TreeArtifactValue collects a symlink to a directory as a TreeFileArtifact with a DirectoryArtifactValue #20418
Description
Consider a tree artifact containing a symlink to a directory, as e.g. would be produced by the following action:
d = ctx.actions.declare_directory(...)
ctx.actions.run_shell(
outputs = [d],
command = "cd $1 && mkdir dir && touch dir/file.txt && ln -s dir sym",
arguments = [d.path],
)
Currently, this will result in ActionOutputMetadataStore#constructTreeArtifactValueFromFilesystem
collecting a TreeArtifactValue
with two entries: dir/file.txt
, mapping to a FileArtifactValue
, and sym
, mapping to a DirectoryArtifactValue
.
In addition to DirectoryArtifactValue
being unsound, the mismatch between the "artifact type" and "metadata type" is a source of bugs (#20415 is a recent example).
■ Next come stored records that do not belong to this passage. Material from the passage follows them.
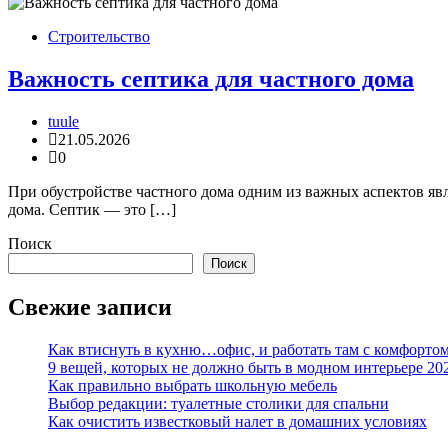
Строительство
Важность септика для частного дома
tuule
21.05.2026
0
При обустройстве частного дома одним из важных аспектов яв
дома. Септик — это […]
Поиск
Поиск
Свежие записи
Как втиснуть в кухню…офис, и работать там с комфорто
9 вещей, которых не должно быть в модном интерьере 20
Как правильно выбрать школьную мебель
Выбор редакции: туалетные столики для спальни
Как очистить известковый налет в домашних условиях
I think it would be better for the symlink to be transparently followed (i.e., collect a TreeFileArtifact
+FileArtifactValue
for sym/file.txt
).
One thing we need to be careful about is that the symlink could point outside of the tree artifact (which is explicitly permitted), and in this case, while we still want to collect the metadata, we should avoid calling chmod
on the subtree. (Alternatively, we could disallow that form of symlink, but I suspect our hands might already be tied by existing use cases.)